As Joy came closer, the Artist felt as though he was seeing her for the first time. The heads that had acknowledged his entrance now turned to take in the site of a beautiful woman who knew how to cross a room. All of Joy’s self doubt seemed to have disappeared, surely, this women would never offer $10 wine nor rent artwork from the library.
As she glided into the seat elegantly offered by Jean, the Artist struggled for words, “You look…you look, like the way I picture beauty in my mind but could never capture on a canvas.”
The warmth of Joy’s hand in his filled him with a peace he had never known, and for the first time, when he looked into her eyes, it was not to try and dissect the color elements within, but to see if she was looking back. She was.
“I really don’t want to go to dinner,” Joy offered with a seriousness of intent that the Artist had never seen. Without words, he knew that what she wanted was what he had always wanted, but now he wanted it with her.
Jean returned to their table and looked at the Artist with considered expectation, “So, I think now you are ready to go?”

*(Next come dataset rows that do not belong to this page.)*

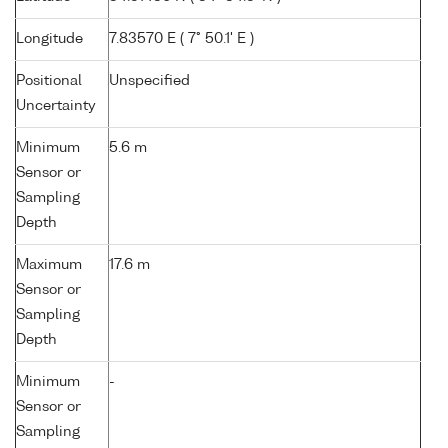
Longitude
7.83570 E ( 7° 50.1' E )
Positional
Unspecified
Uncertainty
Minimum
5.6 m
Sensor or
Sampling
Depth
Maximum
17.6 m
Sensor or
Sampling
Depth
Minimum
-
Sensor or
Sampling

The Artist gazed at Joy across the table and then back to Jean, “Yes, everything is as I would have it.”
She had waited at Vent Noir for an hour before she had given-up and gone home. By Monday afternoon she still had not heard from him. Joy summoned all the courage she possessed and drove to the Artist’s duplex.
As she drove up she saw what appeared to be one the Artist’s students getting out of her car. “Hi, I’m Julie… are you his girlfriend?” Julie asked with the unpolished directness of a teenager. She continued, “He didn’t show for classes today, and none of us could ever remember him missing school – the principle said he didn’t call in sick either. I just figured I’d drive over and see what was going on, he really didn’t seem all that stable on Friday.”
Since neither had a key, they decided to just try the backdoor. It opened without hesitation, which to both women seemed odd for the Artist they knew. They entered slowly, the way people move through a space that they have never travelled in before. Once through the small kitchen, they caught sight of the oversized oak easel that held a large canvas. It was obvious that the Artist was not there, the space had the feeling a room gets when no one has lived in it for a very, very long time. Each woman walked around opposite sides of the canvas, they had different questions, but both hoped that the image would provide some answer.
Julie spoke first, “I think is the same Café’ from the painting of his that I saw at school last Friday, he tried to tell us that he had painted it that morning, but we didn’t believe him – wow, I think this one is even better. I never thought that an artist could get this much better when they are already so old.”
Joy said nothing, but narrowed her eyes to try and read the small text scrawled across the bottom.
Julie continued excitedly, “Look, I think he painted himself into the scene, isn’t that him with the gorgeous woman on his arm about to head out the back door?” Joy felt the blood drain from her face and asked Julie, “Can you read what it says down here at the bottom?”
Julie lowered her gaze and said, “It’s just the title, I guess.”
Joy grabbed tightly to herself and asked, “what does is say?”